スズキをはじめとする2輪を作っているメーカーさんは船外機のエンジンも手掛けていて、現在ではヤマハ・スズキ・ホンダが製造しています。その人気はヤマハとスズキで二分しているイメージですが、特にスズキは値頃感と壊れにくさから多くのボートに採用されているように感じます。

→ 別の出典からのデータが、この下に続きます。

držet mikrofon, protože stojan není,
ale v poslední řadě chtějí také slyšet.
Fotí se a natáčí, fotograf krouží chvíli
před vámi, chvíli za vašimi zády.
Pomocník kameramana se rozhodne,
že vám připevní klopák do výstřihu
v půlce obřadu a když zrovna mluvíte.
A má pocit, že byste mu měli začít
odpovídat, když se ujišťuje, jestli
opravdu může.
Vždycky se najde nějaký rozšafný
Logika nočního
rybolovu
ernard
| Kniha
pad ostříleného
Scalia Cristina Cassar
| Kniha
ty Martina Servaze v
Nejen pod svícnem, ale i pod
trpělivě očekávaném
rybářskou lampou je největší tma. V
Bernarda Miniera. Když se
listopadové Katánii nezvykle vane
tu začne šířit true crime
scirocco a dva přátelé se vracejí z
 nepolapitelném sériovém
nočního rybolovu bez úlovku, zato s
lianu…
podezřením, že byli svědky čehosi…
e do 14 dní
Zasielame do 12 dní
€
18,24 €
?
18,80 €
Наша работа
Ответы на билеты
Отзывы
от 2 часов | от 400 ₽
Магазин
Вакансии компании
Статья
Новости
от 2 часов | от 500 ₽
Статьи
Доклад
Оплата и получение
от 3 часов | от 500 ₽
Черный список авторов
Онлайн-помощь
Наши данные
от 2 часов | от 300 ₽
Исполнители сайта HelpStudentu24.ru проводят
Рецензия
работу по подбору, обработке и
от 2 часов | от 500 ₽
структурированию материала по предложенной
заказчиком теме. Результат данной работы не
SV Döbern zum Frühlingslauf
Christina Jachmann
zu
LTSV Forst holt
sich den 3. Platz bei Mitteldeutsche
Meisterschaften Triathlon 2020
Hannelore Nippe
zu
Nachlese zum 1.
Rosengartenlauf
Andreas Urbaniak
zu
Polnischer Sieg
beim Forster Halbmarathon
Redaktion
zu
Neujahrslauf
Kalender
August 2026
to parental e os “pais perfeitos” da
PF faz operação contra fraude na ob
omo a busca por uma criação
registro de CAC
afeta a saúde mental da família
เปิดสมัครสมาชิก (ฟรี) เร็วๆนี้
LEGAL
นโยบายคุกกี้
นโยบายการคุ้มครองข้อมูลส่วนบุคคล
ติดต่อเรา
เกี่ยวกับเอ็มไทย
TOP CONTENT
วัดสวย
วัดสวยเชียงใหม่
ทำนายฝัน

と言うことでスズキの船外機のお話は後付けで考えた事なのですが、毎年恒例の「ゴールデンウィークはシーバス」を実行する為に、スズキのエンジンを駆るシークロでシーバスへ行ってきました(スズキにはスズキ)。しかしながら適水温が続く芦ノ湖のドラワカも気になってしまい、ダブルヘッダーにしてしまった私。芦ノ湖もスズキのエンジンを搭載した和船ボートですが、そんなお馬鹿な釣りに若者を連れ回し14時間耐久レースのようなフライフィッシングを実行。久しぶりに『ポップ吉村の伝説』を読み返していたので、丁度良いスズキ繋がりかな。

お暇な方はご覧くださいまし。

集合マフラーのお話
バイク好きな人は誰でも知っているポップ吉村。僕らはその世代なので、4ストロークエンジンに乗っていた方は集合マフラーが欲しかった筈。この本は当時のお話が載っているのだけれど、大藪春彦の『汚れた英雄』の登場人物とリンクするので、私にはたまらない本なのである。
横浜の夜
シーバスのスタートは午前2時。爆風の中、東神奈川にあるシークロから横浜の海に出発。その爆風は出航できるかどうかのギリギリの風で本牧は風速13m。北西風だから今回は出船したけれど、南だったら出船できない状況。船を走らせると案の定ビショビショになりました。
東京湾クルーズ
昨年末にシーバスに連れて行ったYくんを今回も連れ出してみた。横浜の海は荒れに荒れて風裏を探すのが一苦労。釣りというよりは風裏を探しての時間が長いので、 さしずめ東京湾横浜クルーズと言ったところ。
ヒラフッコ
海が荒れるとマルスズキよりもヒラスズキが釣れる? サラシが好きなヒラはこんな日が絶好のエサ日和なのでしょう。東京湾の平均気温が昔よりも上がった為なのか、ヒラスズキの釣れる確率が多くなってきた。
シーバス
私もそれに続けとシーバスをゲット。フライを巻かずに手元にあるものを使っているので、使い古しのフライの針先が甘いのかフッキングにひと苦労。
東京湾クルーズ
夜が明けてみるとゴールデンウィークの海はタンカーが少なく、タンカー脇をフローティングミノーで撃つ作戦は船の少なさに遠くの船を目指す事に。一瞬だけ風はおさまったものの、大荒れの東京湾。そんな荒天時の海原でスズキの船外機は安心を与えてくれます。シーバス(スズキ)釣りにはやっぱりスズキのエンジンですな😆
シーバス
タンカー周りはうねりが高くて数隻しか攻める事ができなかったけれど、シーバスはもんどり打って出てくる。このシーバスを最後に東京湾クルーズ終了。さて、陸へ上がったら芦ノ湖を目指そうっと。ゴールデンウィークだから、芦ノ湖まで渋滞に巻き込まれるかどうかが心配。
芦ノ湖クルーズ
横浜を出たのは7時少し前で、8時半には湖尻にあるうえ乃ボートに到着。同じ神奈川県なのに芦ノ湖は微風で良い状態。しかしピーカンなのはドラワカにはちょっと良くない状況。でもフライには出てくれるだろうと早々にボートを南に向けた、芦ノ湖クルーズの始まり。
芦ノ湖
横浜の海は90馬力のスズキのエンジンだったが、今度は15馬力の和船。広々としたデッキは二人でフライを振り回しても充分な余裕がある。到着早々フライリールからラインを出している最中に、目の前でブラウンのボイル。慌てて投げるも間に合わず。
芦ノ湖クルーズ
船を進めると岩の影から出てくるブラウンたち。しかしフライにヨロヨロと付いてくるだけで喰いっけが無い。唯一フライにバイトした個体は操船中に流しっぱなしにしたドラワカに喰いついた奴だが、残念ながらフッキングまでには至らなかった。
バイトはあるけれど・・・。
午後15時以降は再び喰いがたつだろうとポジティブに考えて、その間にボートハウスに戻って食事を済ませ再び戻る僕ら。その後もあと一歩というところまでブラウンを追わせるが、フッキングに至らず残念。17時の時間いっぱいまで投げ倒したが今回のドラワカは撃沈しました。ま、このピーカンでは致し方ないかな。それにしてもまぁ、朝の2時から15時まで移動を除けばほぼノンストップで釣り続ける僕ら。釣り終わった後はすぐに次の計画を考えている立派な釣りバカ達でした。